Canadian ice hockey player and coach

James Patrick (born June 14, 1963) is a Canadian professional ice hockey coach and former player. He is currently the head coach for the Victoria Royals of the Western Hockey League (WHL).

==Playing career==
After a successful collegiate career at the University of North Dakota, Patrick represented Canada at the 1984 Winter Olympics in Sarajevo, Yugoslavia. After the Olympics, Patrick signed his first professional contract on March 5, 1984 with the New York Rangers, and made his NHL debut two days later in Minnesota. Patrick scored his first NHL goal on March 17, 1984, in Philadelphia. Patrick enjoyed ten productive seasons in New York before being traded to the Hartford Whalers and then to the Calgary Flames during the 1993–94 season.

After several years in Calgary, Patrick signed with the Buffalo Sabres as a free agent after the 1997–98 season. Though he was chosen to play in the 1987 Canada Cup and many other international events, Patrick was never selected to the NHL All Star game. He ranks high among defencemen in both all times game played (1280) and total points (639). Patrick set a record (since broken) for career games played by a Team Canada player with 40 career games, breaking the previous record of 37 games in 2002. On September 8, 2005, Patrick announced his retirement from the NHL at the age of 42. He was immediately named to the Sabres' staff as a skill development coach. However, he left the team before the season to play in Germany's Deutsche Eishockey Liga with the Frankfurt Lions.

==Coaching career==
Patrick joined the Buffalo Sabres as assistant coach in 2006. He made his debut as head coach in February 2012, when Lindy Ruff was incapable of coaching due to an injury. After Ruff was fired in February 2013, Patrick remained with the Sabres' coaching staff until the end of the season, and then was let go.
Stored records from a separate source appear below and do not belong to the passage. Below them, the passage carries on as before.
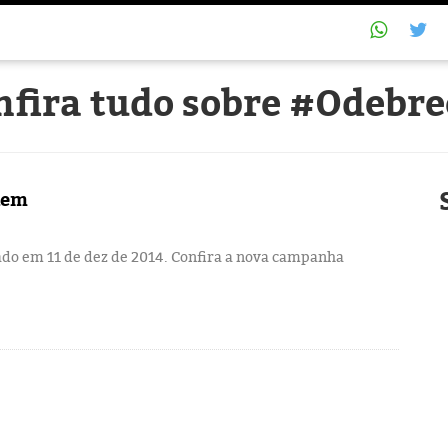
nfira tudo sobre #Odebre
kem
ado em 11 de dez de 2014. Confira a nova campanha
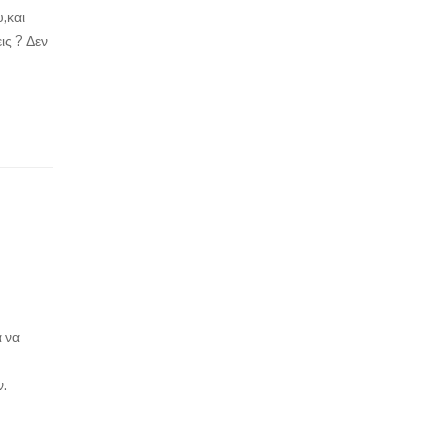
,και
ις ? Δεν
 να
ν.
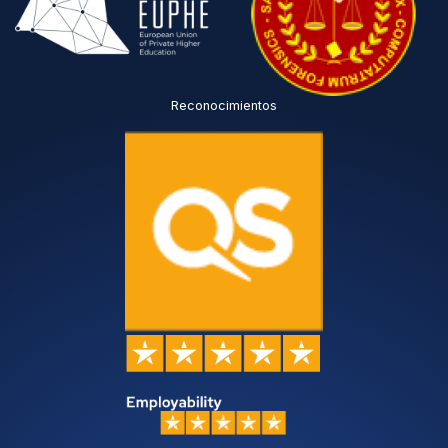
Reconocimientos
After the 2013 season he re-joined Ruff as an assistant coach with the Dallas Stars. At the end of the 2016–17 regular season, Patrick was let go when the Stars elected not to renew Ruff's expiring contract, after the team missed the playoffs.
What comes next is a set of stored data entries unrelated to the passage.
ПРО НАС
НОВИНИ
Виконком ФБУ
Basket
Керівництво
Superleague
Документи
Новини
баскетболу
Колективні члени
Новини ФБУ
On June 6, 2017, it was announced that Patrick was named as the head coach for the Kootenay Ice of the Western Hockey League (WHL).

On November 6, 2023, Patrick was named the next head coach of the Victoria Royals, following the dismissal of Dan Price.

==Personal life==
Patrick is half Ukrainian and half English. His father, Stephen (born as Stepan Patrebka), was the child of Ukrainian immigrants from the Lviv region, and played for the Winnipeg Blue Bombers of the Canadian Football League. Patrick is the brother of Steve and the uncle of former player Nolan Patrick.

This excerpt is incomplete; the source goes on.